The Good, the Bad and the Ugly in Cybersecurity – Week 23
The Good
Browsers are the means by which almost all of us interact with the internet and are one of the few applications on any device that a user is almost guaranteed to use. Given their central role in our digital lives, anything that improves browser security is more than good news. This week saw two major browsers roll out updates with added security features.
Google’s Chrome browser is being given a new download protection feature that not only allows it to scan files for malware but to send the file to Google to be scanned for deeper analysis in real time. On top of that, Chrome 91’s Enhanced Safe Browsing feature offers additional protection when installing extensions from the Chrome Web store, a known vector for all sorts of adware and other malicious software. New developers will also not be given automatic trust by Enhanced Safe Browsing either, preventing malware authors circumventing detections just by spinning up a new developer identity.
This week also saw the release of Firefox 89. While the new ‘Proton’ UI was the headline news, it may have slipped under the radar that the new version extends protection against cross-site cookie tracking to Private Browsing windows by default. Mozilla claims that “Firefox’s Private Browsing windows have the most advanced privacy protections of any major browser’s private browsing mode.” Good to know.
The Bad
This week’s raft of ransomware attacks includes incidents affecting the Steamship Authority of Massachusetts, FujiFilm, and JBS. While details of the first two are still incoming, according to the FBI, the REvil ransomware family is behind the recent attack on JBS. “We have attributed the JBS attack to REvil and Sodinokibi and are working diligently to bring the threat actors to justice”, the Bureau tweeted on Thursday.
The ransomware attack affected operations in North America and Australia, igniting fears of product shortages and price increases. The REvil ransomware group has been in operation (in current form) since mid 2019. Their ransomware is distributed via multiple methods including Exploit Kits, exploitation, and partnerships with other malware ‘frameworks’. SentinelOne customers have been protected from REvil since the onset of their activity.
SentinelLabs’ senior threat researcher Jim Walter noted that REvil were something of a ‘pioneer’ in the modern ransomware threatscape, “being one of the early adopters of publicly blogging victims and leaning heavily into the ‘double-extortion’ side of things.” Copied by many ransomware operators that followed, Walter said that the actors behind REvil were “early experimenters with auctioning off stolen data. Some auctions were successful, some were not, but potentially data stolen from select victims would have been available to the highest bidder.”
The Ugly
If there’s anyone still out there that doesn’t understand that computer crime is now such big business that it is effectively run in the same way as legitimate businesses, this week’s latest news from the criminal underground should serve to ram home the point.
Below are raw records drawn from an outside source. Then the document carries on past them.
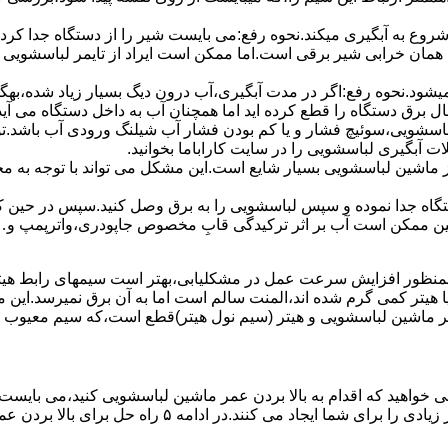
 ﺷﺮوع ﺑﻪ آﺑﮕﯿﺮی میکند.نحوه رﻓﻊ:می بایست ﺷﯿﺮ را از دستگاه جدا کر
 همان خرابی شیر برقی است.اما ممکن است ایراد از تایمر لباسشویی 
ﻊ نمیشود.نحوه رﻓﻊ:اﮔﺮ در ﻣﺪت آﺑﮕﯿﺮی،آب درون دﯾﮓ ﺑﺴﯿﺎر زﯾﺎد ﺷﺪه،بهگ
ق دستگاه را قطع کرده اید اما همچنان آب به داخل دستگاه می آید،
باسشویی،سوئیچ فشار و یا کم بودن فشار آب شیلنگ ورودی آب باشد.
 آبگیری لباسشویی را در سایت کاراباما بخوانید.
 از ماشین لباسشویی بسیار شایع است.این مشکل می تواند با توجه به 
تگاه ﺟﺪا ﻧﻤﻮده و ﺳﭙﺲ لباسشویی را ﺑﻪ ﺑﺮق وصل ﮐﻨﯿﺪ.سپس در حین ک
 ﻣﻤﮑﻦ اﺳﺖ آب بر اثر ﺗﺮﮐﯿﺪﮔﯽ قابِ ﻣﺨﺼﻮص ﺟﺎﭘﻮدری،واترپمپ و…جم
اﻟﻤﻨﺖ یا هیتر کمی ﮔﺮم ﺷﺪه اند،اﻟﻤﻨﺖ ﺳﺎﻟﻢ است اما ﺑﻪ آن ﺑﺮق نمیرسد.ا
ﻤﺮ ماشین لباسشویی و ﻫﯿﺘﺮ (سیم ﻧﻮل ﻫﯿﺘﺮ)ﻗﻄﻊ اﺳﺖ،ﮐﻪ ﺳﯿﻢ ﻣﻌﯿﻮب را 
 خواهید که اقدام به بالا بردن عمر ماشین لباسشویی کنید،می بایست ا
امه ۵ راه حل برای بالا بردن عمر ماشین لباسشویی را ذکر می کنیم.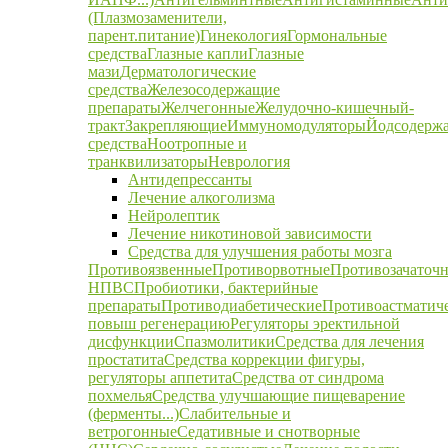
(Плазмозаменители,
парент.питание)
Гинекология
Гормональные
средства
Глазные капли
Глазные
мази
Дерматологические
средства
Железосодержащие
препараты
Желчегонные
Желудочно-кишечный-
тракт
Закрепляющие
Иммуномодуляторы
Йодсодерж
средства
Ноотропные и
транквилизаторы
Неврология
Антидепрессанты
Лечение алкоголизма
Нейролептик
Лечение никотиновой зависимости
Средства для улучшения работы мозга
Противоязвенные
Противорвотные
Противозачаточ
НПВС
Пробиотики, бактерийные
препараты
Противодиабетические
Противоастматич
повыш регенерацию
Регуляторы эректильной
дисфункции
Спазмолитики
Средства для лечения
простатита
Средства коррекции фигуры,
регуляторы аппетита
Средства от синдрома
похмелья
Средства улучшающие пищеварение
(ферменты...)
Слабительные и
ветрогонные
Седативные и снотворные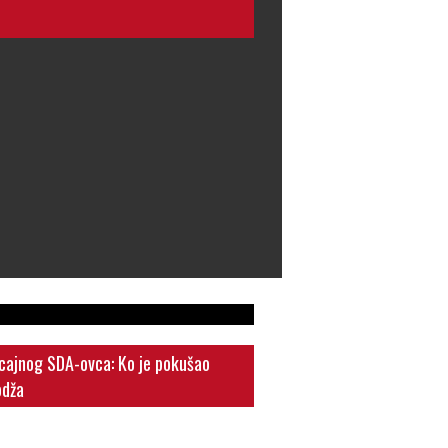
ajnog SDA-ovca: Ko je pokušao
odža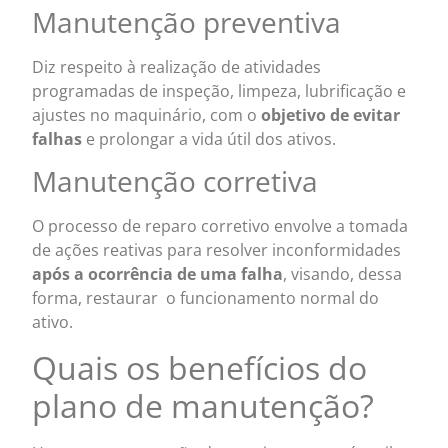
Manutenção preventiva
Diz respeito à realização de atividades
programadas de inspeção, limpeza, lubrificação e
ajustes no maquinário, com o
objetivo de evitar
falhas
e prolongar a vida útil dos ativos.
Manutenção corretiva
O processo de reparo corretivo envolve a tomada
de ações reativas para resolver inconformidades
após a ocorrência de uma falha
, visando, dessa
forma, restaurar o funcionamento normal do
ativo.
Quais os benefícios do
plano de manutenção?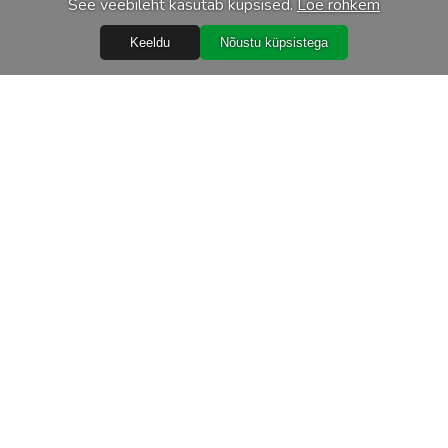
See veebileht kasutab küpsised.
Loe rohkem
Keeldu
Nõustu küpsistega
Abiks
Ostureeglid
Isikuandmete töötlemine
Garantiitingimused
Järelmaks
Tarnetingimused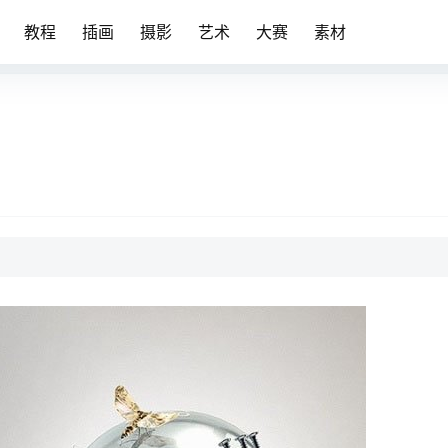
教程
插画
摄影
艺术
大赛
素材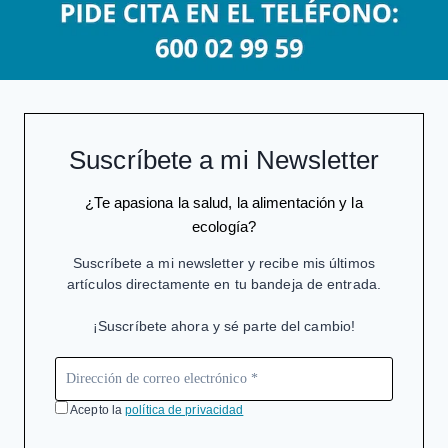
Suscríbete a mi Newsletter
¿Te apasiona la salud, la alimentación y la
ecología?
Suscríbete a mi newsletter y recibe mis últimos
artículos directamente en tu bandeja de entrada.
¡Suscríbete ahora y sé parte del cambio!
Acepto la
política de privacidad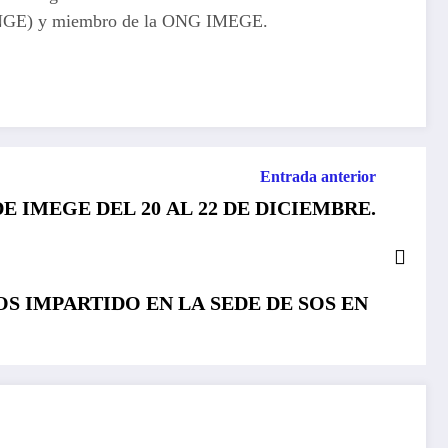
l (UNGE) y miembro de la ONG IMEGE.
Entrada anterior
 IMEGE DEL 20 AL 22 DE DICIEMBRE.
S IMPARTIDO EN LA SEDE DE SOS EN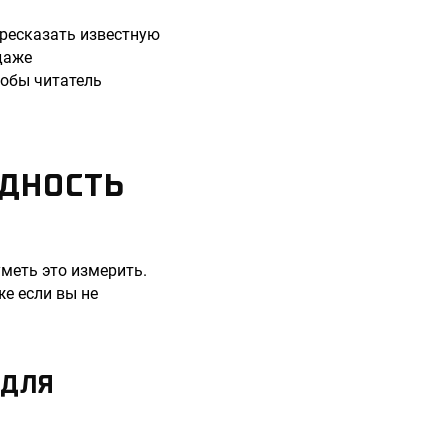
ересказать известную
даже
тобы читатель
ОДНОСТЬ
уметь это измерить.
же если вы не
 ДЛЯ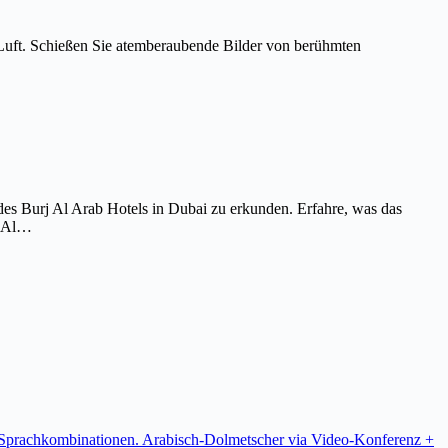
Luft. Schießen Sie atemberaubende Bilder von berühmten
es Burj Al Arab Hotels in Dubai zu erkunden. Erfahre, was das
j Al…
re Sprachkombinationen. Arabisch-Dolmetscher via Video-Konferenz +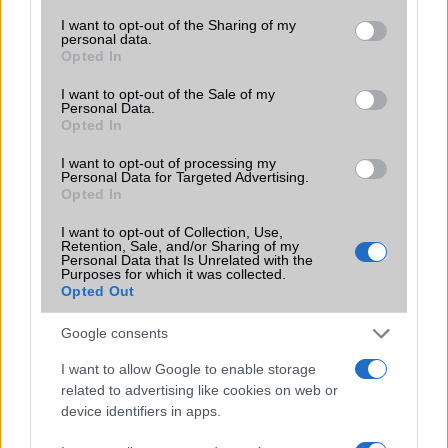
services and may gather and store information including but
2026.06.14
| Android Police
not limited to your visit or usage behaviour. You may click to
I want to opt-out of the Sharing of my
Sok felhasználó külön alkalmazásokra esküszik, pedig az
personal data.
grant or deny consent to Google and its third-party tags to
Android már évek óta olyan intelligens funkciókat kínál,
Opted In
use your data for below specified purposes in below Google
amelyek maguktól dolgoznak a háttérben.
consent section.
I want to opt-out of the Sale of my
Personal Data.
Ez a rejtett Samsung funkció teljesen
Opted In
megváltoztatja a mobilhasználatot –
sokan mégsem tudnak róla
I want to opt-out of processing my
Personal Data for Targeted Advertising.
2026.07.12
| Android Central
Opted In
Az Edge Panel az egyik leghasznosabb funkció, amely
jelentősen felgyorsítja a mindennapi használatot,
I want to opt-out of Collection, Use,
Retention, Sale, and/or Sharing of my
miközben a Pixel telefonokból továbbra is hiányzik.
Personal Data that Is Unrelated with the
Purposes for which it was collected.
Opted Out
Google consents
I want to allow Google to enable storage
KAPCSOLÓDÓ HÍREK
related to advertising like cookies on web or
device identifiers in apps.
Huawei: a jövő telefonja mesterséges intelligenciával fog
működni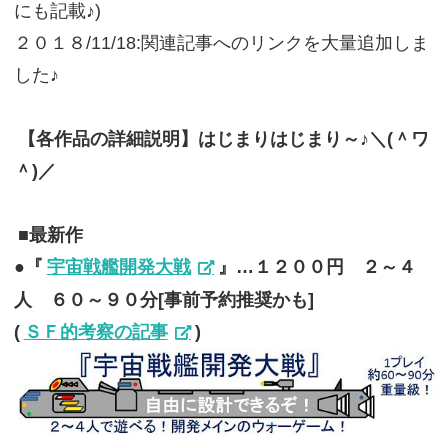
にも記載♪)
２０１８/11/18:関連記事へのリンクを大量追加しま
した♪
【各作品の詳細説明】はじまりはじまり～♪＼(＾ワ
＾)／
■最新作
●『
宇宙戦艦開発大戦
』…１２００円 ２～４
人 ６０～９０分[事前予約推奨かも]
(
ＳＦ的考察の記事
)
In a bid to boost knowledge on ways to steal private keys and cryptocurrency wallets, members of a cybercrime forum are being offered over $100,000 in prize money in a competition calling for research papers on cryptocurrency-related topics.
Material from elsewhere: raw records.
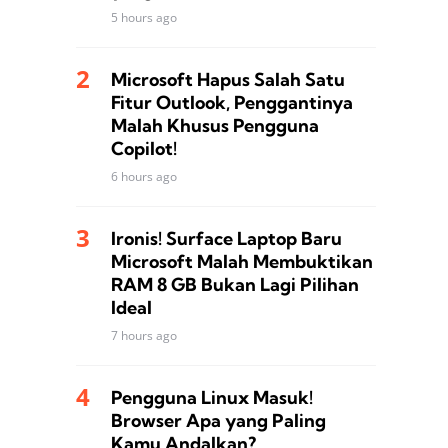
5 hours ago
Microsoft Hapus Salah Satu
Fitur Outlook, Penggantinya
Malah Khusus Pengguna
Copilot!
6 hours ago
Ironis! Surface Laptop Baru
Microsoft Malah Membuktikan
RAM 8 GB Bukan Lagi Pilihan
Ideal
7 hours ago
Pengguna Linux Masuk!
Browser Apa yang Paling
Kamu Andalkan?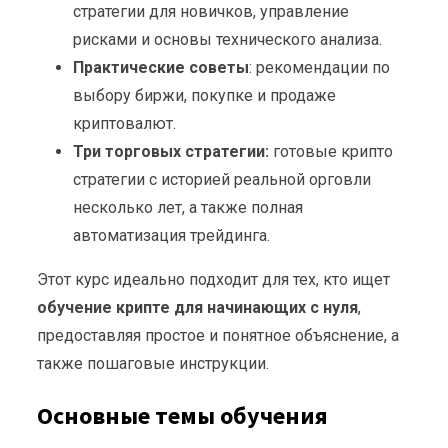
стратегии для новичков, управление
рисками и основы технического анализа.
Практические советы
: рекомендации по
выбору биржи, покупке и продаже
криптовалют.
Три торговых стратегии:
готовые крипто
стратегии с историей реальной орговли
несколько лет, а также полная
автоматизация трейдинга.
Этот курс идеально подходит для тех, кто ищет
обучение крипте для начинающих с нуля
,
предоставляя простое и понятное объяснение, а
также пошаговые инструкции.
Основные темы обучения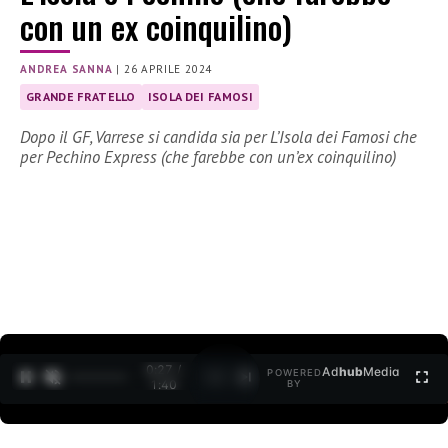
con un ex coinquilino)
ANDREA SANNA
|
26 APRILE 2024
GRANDE FRATELLO
ISOLA DEI FAMOSI
Dopo il GF, Varrese si candida sia per L’Isola dei Famosi che
per Pechino Express (che farebbe con un’ex coinquilino)
0:28 /
Ad
hub
Media
POWERED
1
/
2
1:40
BY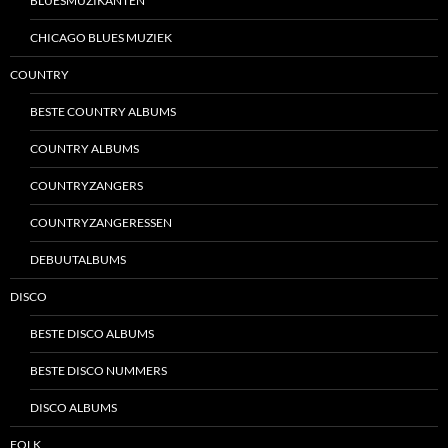
BLUESMUZIKANTEN
CHICAGO BLUES MUZIEK
COUNTRY
BESTE COUNTRY ALBUMS
COUNTRY ALBUMS
COUNTRYZANGERS
COUNTRYZANGERESSEN
DEBUUTALBUMS
DISCO
BESTE DISCO ALBUMS
BESTE DISCO NUMMERS
DISCO ALBUMS
FOLK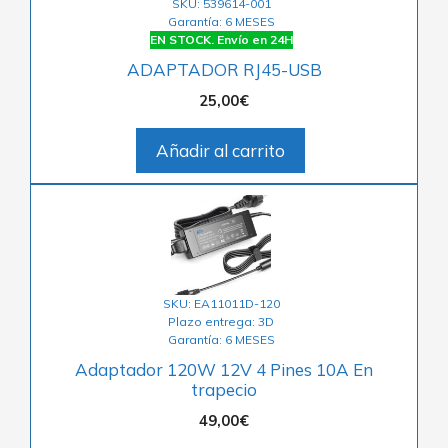
SKU: 539614-001
Garantía: 6 MESES
EN STOCK. Envío en 24H
ADAPTADOR RJ45-USB
25,00
€
Añadir al carrito
SKU: EA11011D-120
Plazo entrega: 3D
Garantía: 6 MESES
Adaptador 120W 12V 4 Pines 10A En
trapecio
49,00
€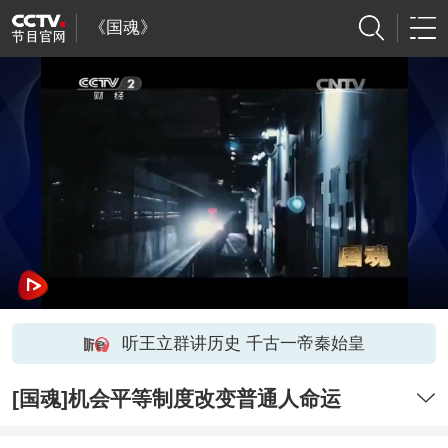
《国魂》
听王立群讲历史 千古一帝秦始皇
[国魂]机会平等制度改变普通人命运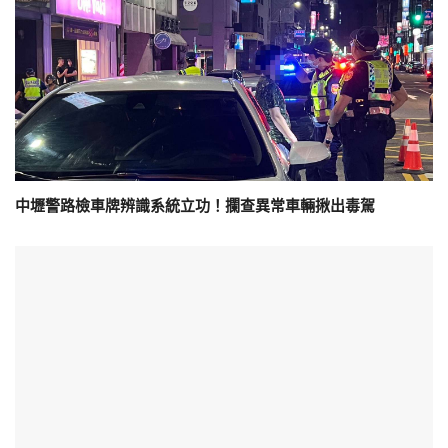
中壢警路檢車牌辨識系統立功！攔查異常車輛揪出毒駕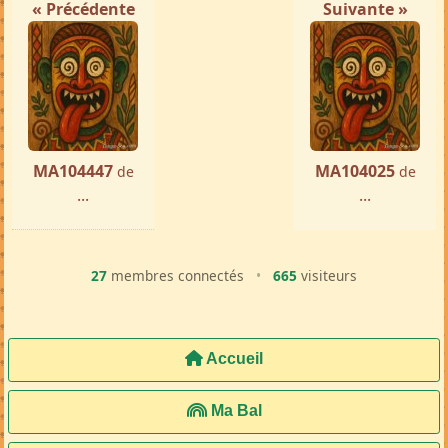
« Précédente
Suivante »
MA104447
MA104025
de
de
...
...
27
membres connectés
•
665
visiteurs
Accueil
Ma Bal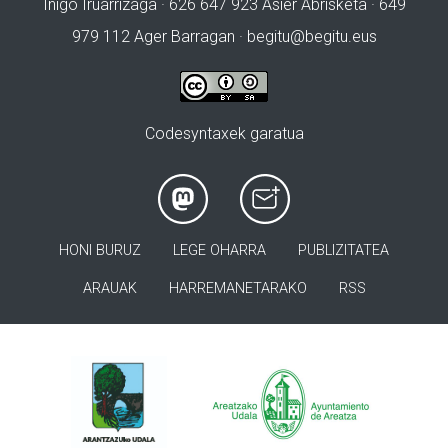
Iñigo Iruarrizaga · 626 647 923 Asier Abrisketa · 649
979 112 Ager Barragan ·
begitu@begitu.eus
Codesyntaxek garatua
HONI BURUZ
LEGE OHARRA
PUBLIZITATEA
ARAUAK
HARREMANETARAKO
RSS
Among the papers submitted were entries showing how to create a phishing website to harvest cryptocurrency wallet keys and seed phrases and how to manipulate cryptocurrency services’ APIs to steal private keys. Incentivising innovation through cash prizes not only shows how developed cybercrime is as an industry but also just how much stolen cash is floating around for investment in further crime.
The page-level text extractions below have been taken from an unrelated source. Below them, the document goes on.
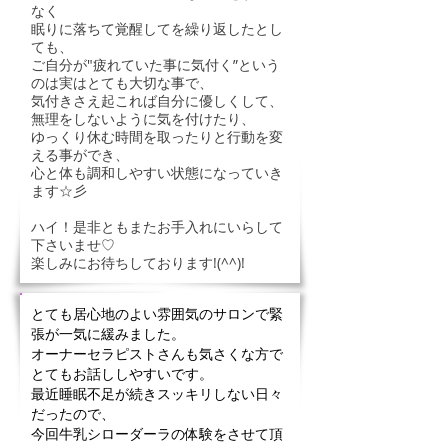
なく
眠りに落ちて覚醒してを繰り返したとし
ても、
ご自分が"疲れていた事に気付く”という
のは実はとても大切な事で、
気付きさえ起これば自分に優しくして、
無理をしないように気を付けたり、
ゆっくり休む時間を取ったりと行動を変
える事ができ、
心と体も調和しやすい状態になっていき
ます☆彡
ハイ！是非ともまたお手入れにいらして
下さいませ♡
楽しみにお待ちしております!(^^)!
とても居心地のよい雰囲気のサロンで緊
張が一気に緩みました。
オーナーセラピストさんも気さくな方で
とてもお話ししやすいです。
最近睡眠不足が続きスッキリしない日々
だったので、
今回牛乳シローダーラの体験をさせて頂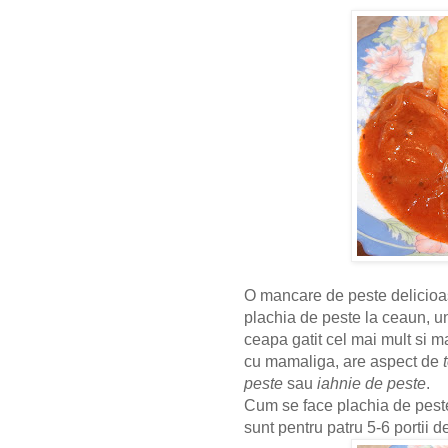
O mancare de peste delicioa
plachia de peste la ceaun, u
ceapa gatit cel mai mult si 
cu mamaliga, are aspect de
peste
sau
iahnie de peste
.
Cum se face plachia de pest
sunt pentru patru 5-6 portii d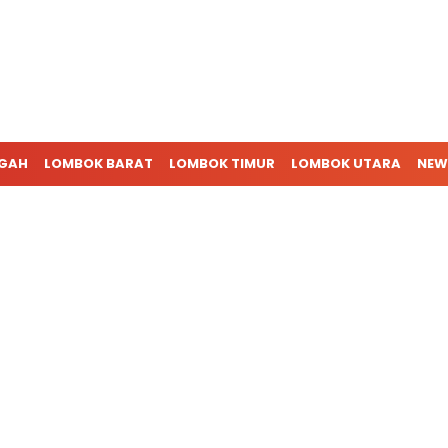
NGAH
LOMBOK BARAT
LOMBOK TIMUR
LOMBOK UTARA
NEW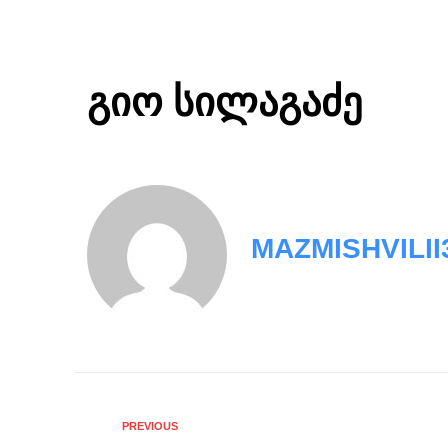
გიო სილაგაძე
MAZMISHVILI
PREVIOUS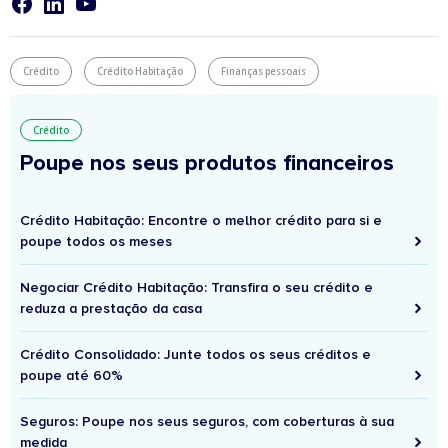
Crédito
Crédito Habitação
Finanças pessoais
Crédito
Poupe nos seus produtos financeiros
Crédito Habitação: Encontre o melhor crédito para si e
poupe todos os meses
Negociar Crédito Habitação: Transfira o seu crédito e
reduza a prestação da casa
Crédito Consolidado: Junte todos os seus créditos e
poupe até 60%
Seguros: Poupe nos seus seguros, com coberturas à sua
medida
So, you think you can tell what counts as a computer crime? In other controversial news this week, the U.S. Supreme Court has overturned a lower court’s verdict concerning the meaning and scope of the Computer Fraud and Abuse Act (CFAA). The decision limits the scope of the Act and essentially does not consider it a crime under the CFAA if, for example, a malicious insider abuses their own credentials to steal corporate IP (they may, of course, be guilty of committing offenses under other statutes in so doing).
This is not necessarily a bad thing: the new ruling would not have resulted in convictions such as that handed down to internet activist and campaigner Aaron Swartz, for example, and allays concerns of government overreach in using the CFAA to criminalize trivial computer misuses. However, the decision will undoubtedly prove contentious and could see a re-write of the CFAA as a result.